Parliament versus the people
In rejecting the government's article 50 appeal, the Supreme Court will not be defying the will of the people. It might, however, rebel against parliament raising court fees, says Kerry Underwood
The Supreme Court will soon hear two matters of considerable constitutional significance. One is the government’s appeal against the Administrative Court’s decision that the triggering of article 50, to commence the process of the UK leaving the EU, must be considered by parliament.
The High Court’s decision, so obviously correct, was greeted with newspaper headlines such as ‘The judges versus the people’ (The Telegraph) and ‘Enemies of the People’ (Daily Mail). The judges were subject to personal abuse and comments about their private lives from the newspapers.
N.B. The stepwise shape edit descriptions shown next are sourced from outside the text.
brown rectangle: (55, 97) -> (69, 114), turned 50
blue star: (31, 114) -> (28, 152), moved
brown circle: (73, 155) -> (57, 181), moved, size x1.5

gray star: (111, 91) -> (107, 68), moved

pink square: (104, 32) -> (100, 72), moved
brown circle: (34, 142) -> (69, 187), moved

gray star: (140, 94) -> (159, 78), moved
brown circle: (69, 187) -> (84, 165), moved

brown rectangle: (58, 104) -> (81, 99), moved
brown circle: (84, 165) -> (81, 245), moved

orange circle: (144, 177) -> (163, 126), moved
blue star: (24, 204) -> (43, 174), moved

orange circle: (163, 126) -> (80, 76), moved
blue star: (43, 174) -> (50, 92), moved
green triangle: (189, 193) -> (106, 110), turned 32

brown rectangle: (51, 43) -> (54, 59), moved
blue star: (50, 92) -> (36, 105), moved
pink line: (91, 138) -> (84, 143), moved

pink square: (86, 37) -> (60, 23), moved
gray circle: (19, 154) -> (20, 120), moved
What on earth is going on in this country? The people of the UK vote in a referendum, set up by parliament, to exit the EU, with a major issue for many people being the wish to return powers to Westminster. Yet the government seeks to make that an administrative decision exercised by way of the royal prerogative and thus avoid parliament.
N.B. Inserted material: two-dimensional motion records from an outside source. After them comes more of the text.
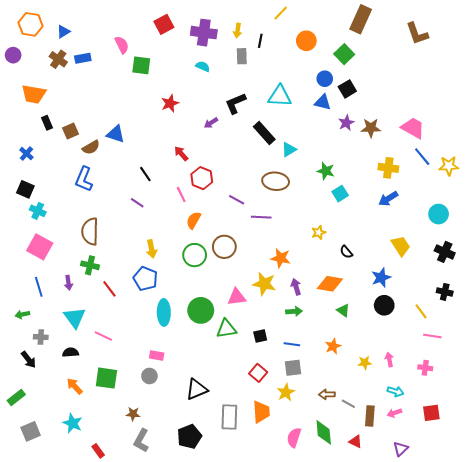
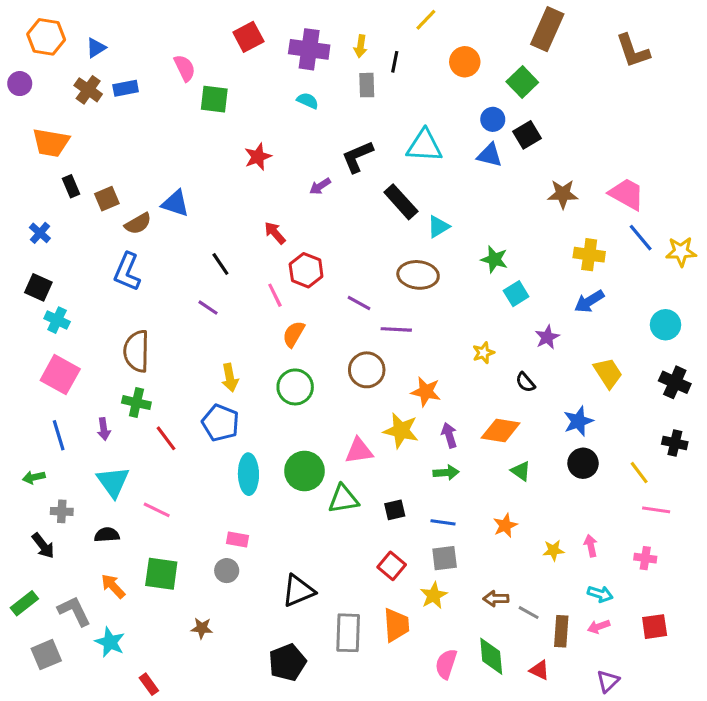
purple star: (346, 123) -> (547, 337), moved
brown circle: (224, 247) -> (367, 370), moved
gray L-shape: (141, 441) -> (74, 611), moved, turned 125

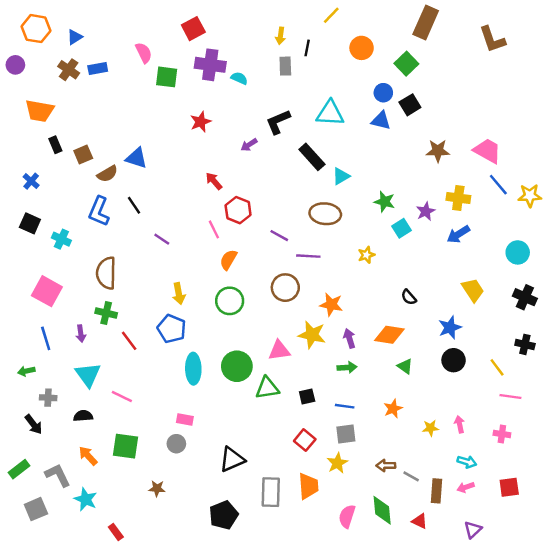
purple cross: (309, 49) -> (210, 65), moved
black line: (220, 264) -> (134, 205), moved
cyan cross: (57, 320) -> (61, 239), moved
purple star: (547, 337) -> (426, 211), moved
yellow star: (483, 353) -> (366, 255), moved

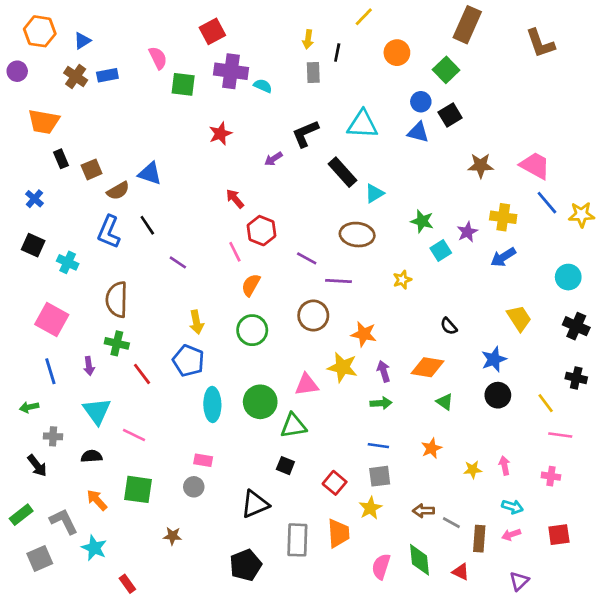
black square: (307, 396) -> (285, 466), moved, turned 35

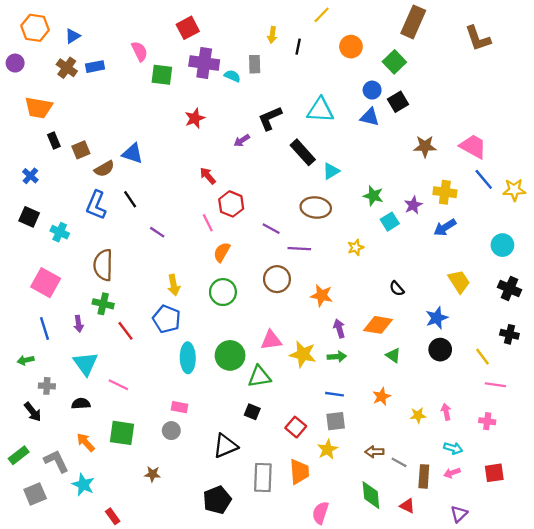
gray rectangle: (313, 73) -> (255, 64), moved
yellow star: (342, 367) -> (303, 354), moved
pink semicircle: (381, 566) -> (320, 513), moved

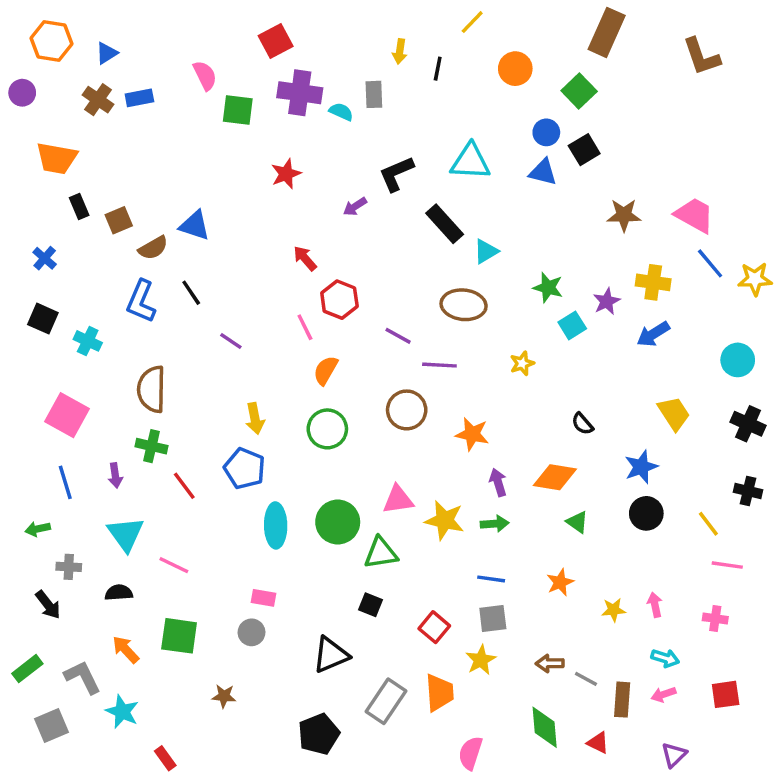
gray rectangle: (263, 478) -> (386, 701), turned 32

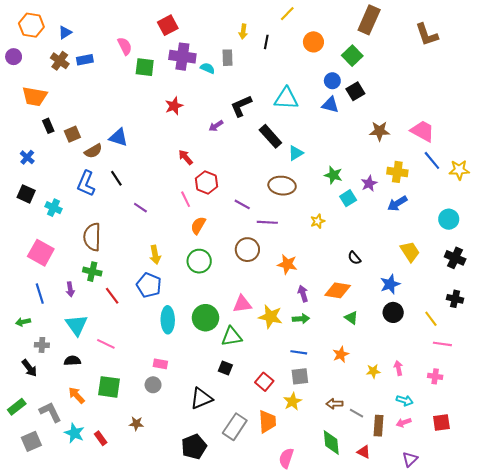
red rectangle: (165, 758) -> (101, 438), moved

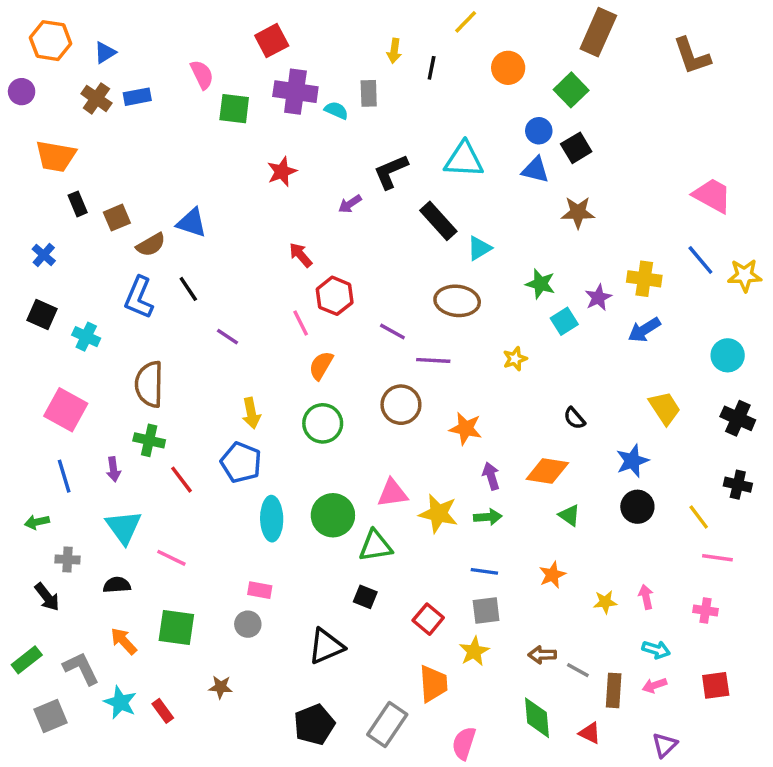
brown star: (380, 131) -> (578, 212), moved
pink trapezoid: (423, 131) -> (712, 195), moved
gray rectangle: (235, 427) -> (387, 725), moved

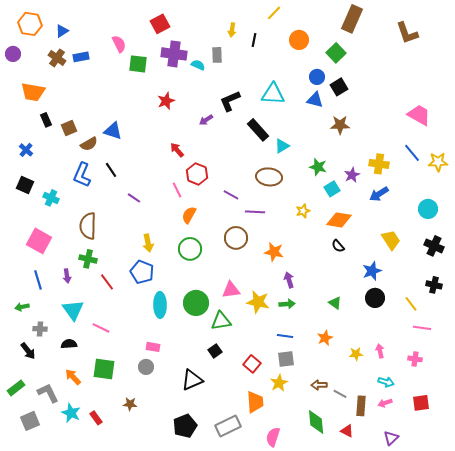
orange diamond: (547, 471) -> (339, 220), moved
black square: (365, 597) -> (215, 351), turned 32
gray rectangle: (387, 725) -> (228, 426), turned 30

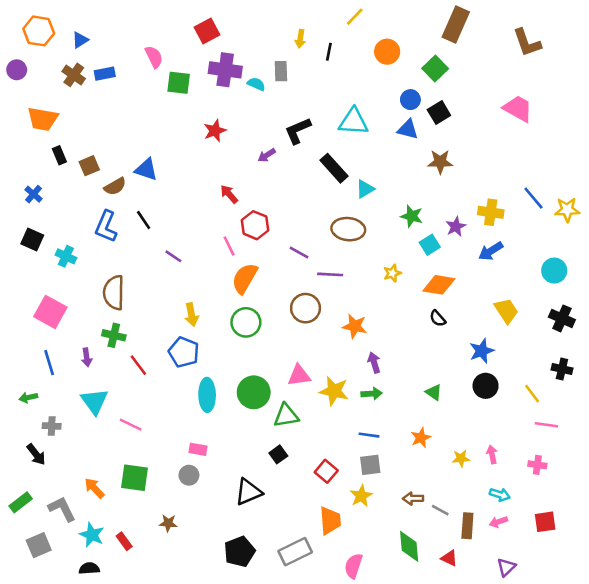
pink trapezoid: (419, 115) -> (518, 109), moved
orange semicircle: (189, 215) -> (245, 278), size x1.4
black semicircle: (69, 344) -> (89, 568), moved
It is simple – members of parliament should be expected, whatever their personal views, to respect the wishes of the majority in the referendum. If they do not do so, or rather, as the government and Brexiteers believe, cannot be trusted so to do, then that is parliament, not the courts, defying the will of the people. The Queen then dissolves parliament and the electorate takes its revenge. Although not wishing to presume the outcome, you could earn some extra Christmas money by betting on an 11-0 Supreme Court ruling here.
The second issue, less well-known but arguably more important, and much harder to call, is the appeal against the refusal of the Administrative Court to quash the introduction of employment tribunal fees.
It is accepted that the fees have led to a 70 per cent reduction in claims. Evidence is already emerging that the massive rise in ordinary court fees has led to a sharp drop in the use of the courts. The wider issue is the extent to which the Supreme Court is able to control the procedure of the courts, irrespective of what parliament says.
Let us take an absurd example. Parliament passes an Act saying employment tribunal fees will be £1m per claim, while leaving in place the employment legislation that gives people what would then be entirely illusory rights.
Could the Supreme Court say: ‘We are the Queen’s courts, not parliament’s courts. As to applying the law we are always bound by parliament and so if you abolish all employment protection laws then that is that. But while you, parliament, leave those laws in place we, the Queen’s courts, are entitled to operate in a way that gives people access to them. Any other view would be to defeat the will of parliament as passed in any other legislation.’
In practice, what happens if the courts defy parliament on fees and simply keep hearing cases and making decisions? Do the bailiffs and the police enforce those orders or not?
You may think this is fanciful, but the effect of tribunal fees has been to repeal employment protection for most people. As Harold Wilson famously said, if you are unemployed then the unemployment rate is 100 per cent. If you cannot afford a tribunal fee, then you have no employment rights.
Take this together with the 600 per cent increase in some court fees and proposals to ban compensation for real soft tissue injuries and it is a lot less fanciful than you think. This is the thin end of the wedge and if these fees are allowed to remain then they will go up and up. This is parliament versus the people, not the courts versus anyone.
I do not envy the Supreme Court’s task but I believe it would be justified in asserting, in appropriate cases, the right of the courts to ensure that the public have access to justice for the remedies provided by parliament itself.